The worldwide complaint today is that the U.S. is the overwhelmingly dominant nation, setting the rules and making everyone jump to its command. Those down on America offer a bitter complaint about U.S. triumphalism.

Well, since we Americans are condemned to be pilloried for our success, let us at least take a moment to glory in it. By every measure, the extent of America's dominance astonishes.

Militarily? Militarily, there has never in the past thousand years been a greater gap between the No. 1 world power and the No. 2. American military spending exceeds that of the next twenty countries combined. Not even the British Empire at its height displayed the superiority shown by American arms today. Our space power (satellites) are unrivaled. Our technology is irresistible.The United States has nuclear and anti-nuclear superiority, the world's overwhelmingly dominant air force, the only truly blue-water navy, and a unique capability to project raw firepower to every corner of the globe. The result is the dominance of a single power unlike anything ever seen in human history.

Economically? The American economy is at the top of the list and almost twice the size of its nearest competitor.

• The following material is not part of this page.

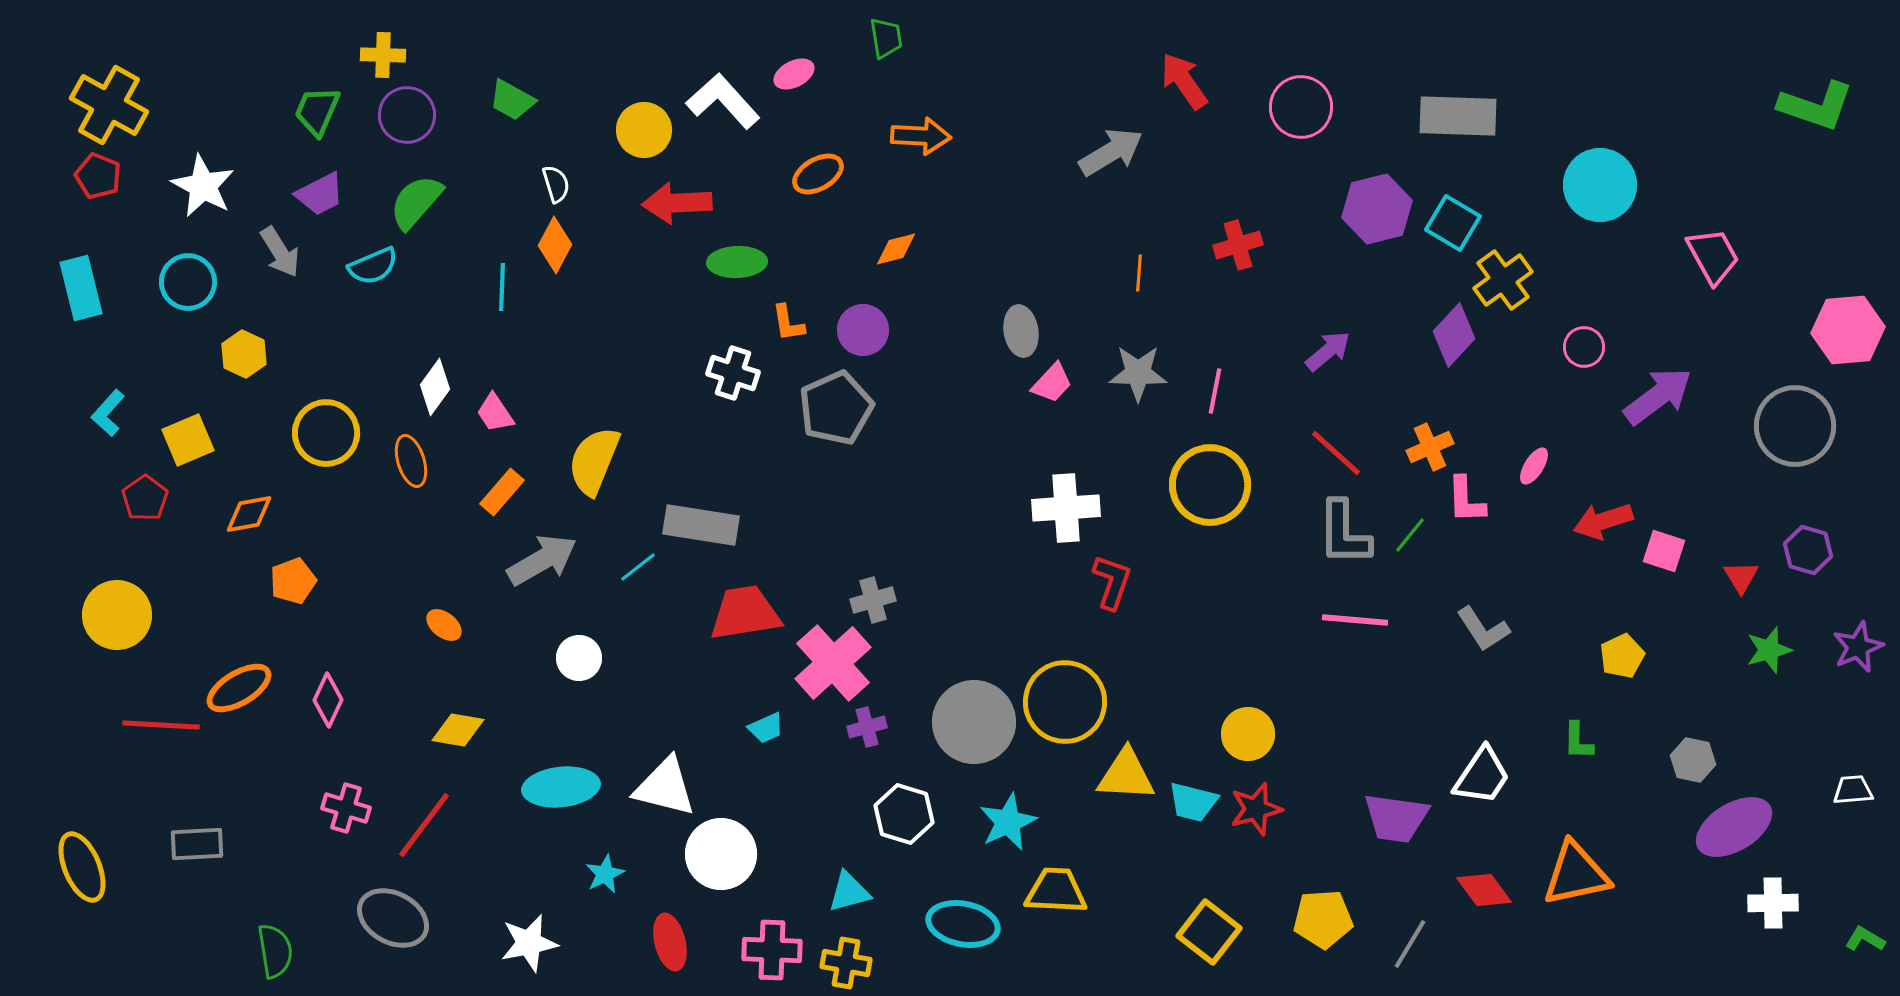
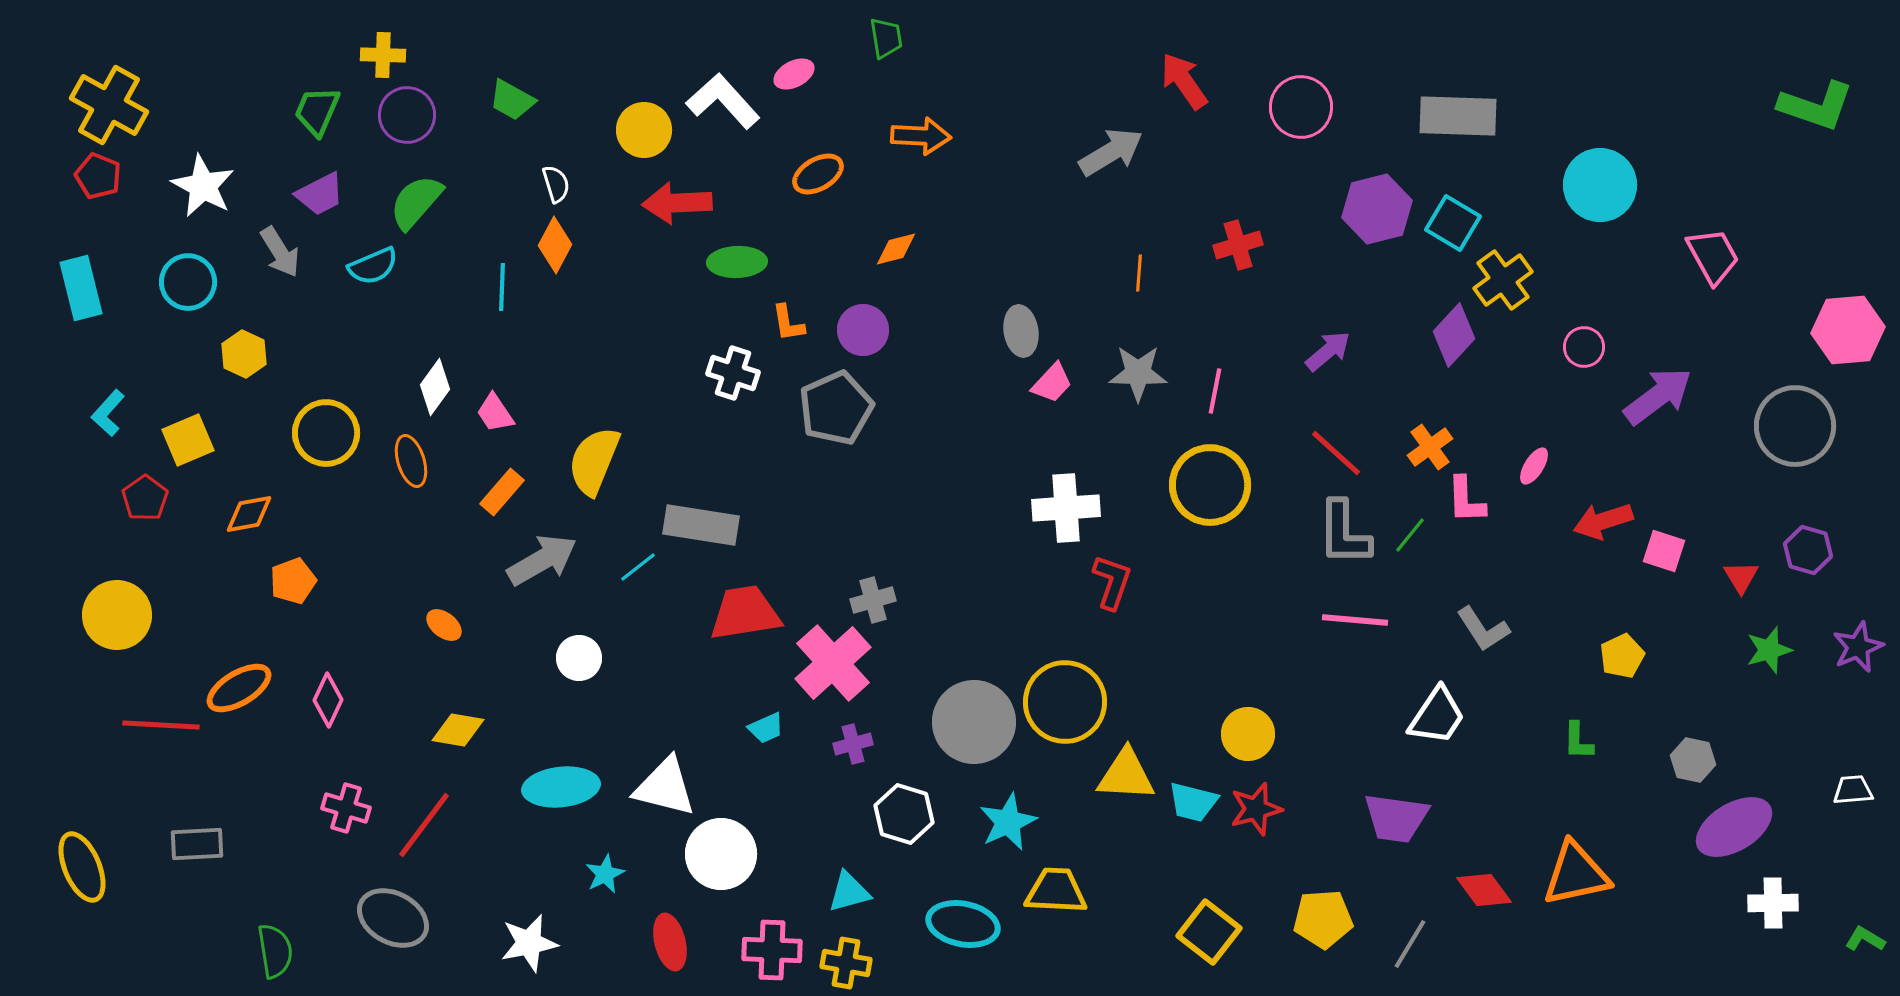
orange cross at (1430, 447): rotated 12 degrees counterclockwise
purple cross at (867, 727): moved 14 px left, 17 px down
white trapezoid at (1482, 776): moved 45 px left, 60 px up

We enjoy, almost uniquely, low inflation, low unemployment, record home ownership, and vigorous growth. Put another way, the state of California's economy alone has risen to become the fifth largest in the world (using market exchange-rate estimates), ahead of France and just behind the United Kingdom.

Culturally? Parents the world over vainly fight the tide of T shirts and low-rider jeans, of our rap and rock music and movies, of video and game software pouring out of America and craved by their children. There has been mass culture. But there has never before been mass world culture. Now one is emerging, and it is distinctly American. Why, even the intellectual and commercial boulevard of the future, the Internet, has been set up in our own language and idiom. Everyone speaks American.

Diplomatically? Nothing of significance gets done without us. Consider one of history's rare controlled experiments. In the 1940s, lines were drawn through three peoples--Germans, Koreans and Chinese--one side closely bound to the United States, the other to our adversary Soviet Russia. It turned into a controlled experiment because both states in the divided lands shared a common culture. Fifty years later the results are in. Does anyone doubt the superiority, both moral and material, of West Germany vs. East Germany, South Korea vs. North Korea and Taiwan vs. China. We decide if NATO expands and who gets in. And where we decide not to decide, as in Cambodia and Rawanda, often held up as an example of how the U.N. and regional powers can settle local conflicts without the U.S.--all hell breaks loose.

Just 20 years ago, Paul Kennedy's The Rise and Fall of the Great Powers became an improbable best seller. People did not buy it to learn about the decline of 17th century Spain, however. They bought it to learn about the decline of late-20th century America, the book's heavily promoted topical hook. Indeed, it touched off an intellectual vogue on U.S. decline. The major theme was that Reagan's grandiose revivalism had turned into a grotesque overreaching--wrecking the economy with irresponsible deficits, overstretching us abroad with a mad anticommunism and generally overplaying the weak hand of a country headed downward.

That was then. Where are the decline theorists and defeatist now? In just two decades their hypothesis has suffered one of the most ignominious refutations ever recorded. After Paul Kennedy saw what America did in the Afghan war--a display of fully mobilized, furiously concentrated unipolar power at a distance of 7,000 miles in the "graveyard of empires" he not only recanted, he stood in wonder: Nothing has ever existed like this disparity of power; he wrote, nothing. . . . No other nation comes close. . . . Charlemagnes empire was merely western European in its reach. The Roman empire stretched farther afield, but there was another great empire in Persia, and a larger one in China. There is, therefore, no comparison.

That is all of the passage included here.